Records excerpted from a collection:
++++++++++++++++++++
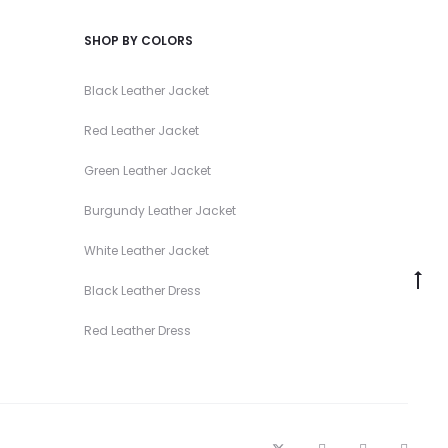
SHOP BY COLORS
Black Leather Jacket
Red Leather Jacket
Green Leather Jacket
Burgundy Leather Jacket
White Leather Jacket
Go
Black Leather Dress
to
Red Leather Dress
to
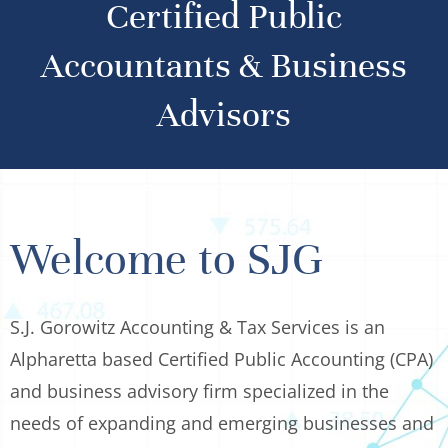
Certified Public
Accountants & Business
Advisors
Welcome to SJG
S.J. Gorowitz Accounting & Tax Services is an
Alpharetta based Certified Public Accounting (CPA)
and business advisory firm specialized in the
needs of expanding and emerging businesses and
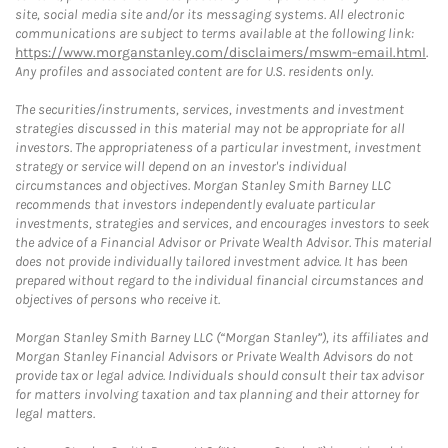
site, social media site and/or its messaging systems. All electronic
communications are subject to terms available at the following link:
https://www.morganstanley.com/disclaimers/mswm-email.html
.
Any profiles and associated content are for U.S. residents only.
The securities/instruments, services, investments and investment
strategies discussed in this material may not be appropriate for all
investors. The appropriateness of a particular investment, investment
strategy or service will depend on an investor's individual
circumstances and objectives. Morgan Stanley Smith Barney LLC
recommends that investors independently evaluate particular
investments, strategies and services, and encourages investors to seek
the advice of a Financial Advisor or Private Wealth Advisor. This material
does not provide individually tailored investment advice. It has been
prepared without regard to the individual financial circumstances and
objectives of persons who receive it.
Morgan Stanley Smith Barney LLC (“Morgan Stanley”), its affiliates and
Morgan Stanley Financial Advisors or Private Wealth Advisors do not
provide tax or legal advice. Individuals should consult their tax advisor
for matters involving taxation and tax planning and their attorney for
legal matters.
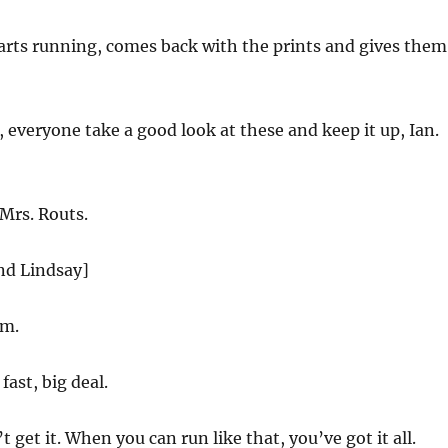
arts running, comes back with the prints and gives them
 everyone take a good look at these and keep it up, Ian.
Mrs. Routs.
nd Lindsay]
im.
fast, big deal.
 get it. When you can run like that, you’ve got it all.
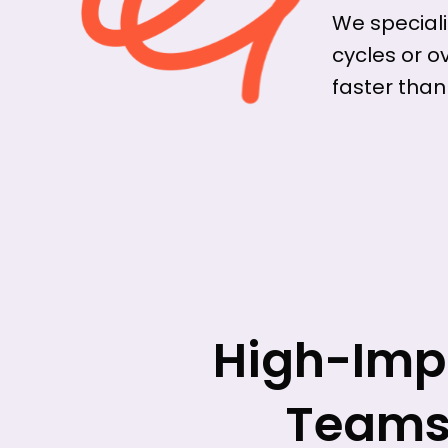
We speciali
cycles or o
faster than
High-Impa
Teams 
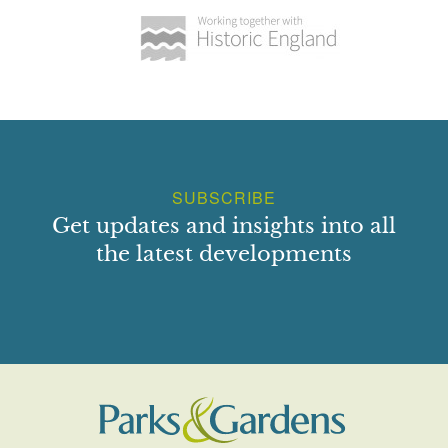
SUBSCRIBE
Get updates and insights into all
the latest developments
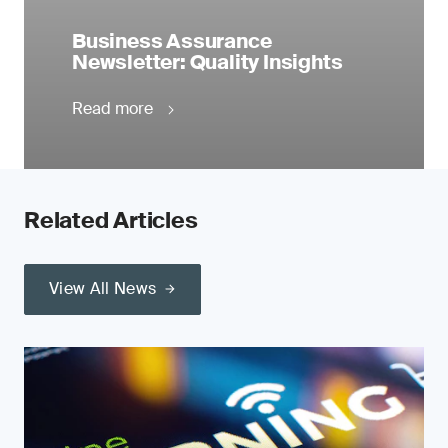
Business Assurance
Newsletter: Quality Insights
Read more
Related Articles
View All News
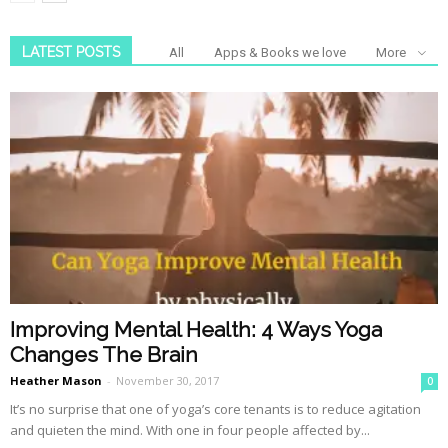
LATEST POSTS
All
Apps & Books we love
More
Improving Mental Health: 4 Ways Yoga
Changes The Brain
Heather Mason
-
November 30, 2017
0
It’s no surprise that one of yoga’s core tenants is to reduce agitation
and quieten the mind. With one in four people affected by...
++++++++++++++++++++
## PROMPT
Scan the lines above for the word "Certified" and copy every one where it occurs.

## WRITTEN ANSWER
Certified Public
Alpharetta based Certified Public Accounting (CPA)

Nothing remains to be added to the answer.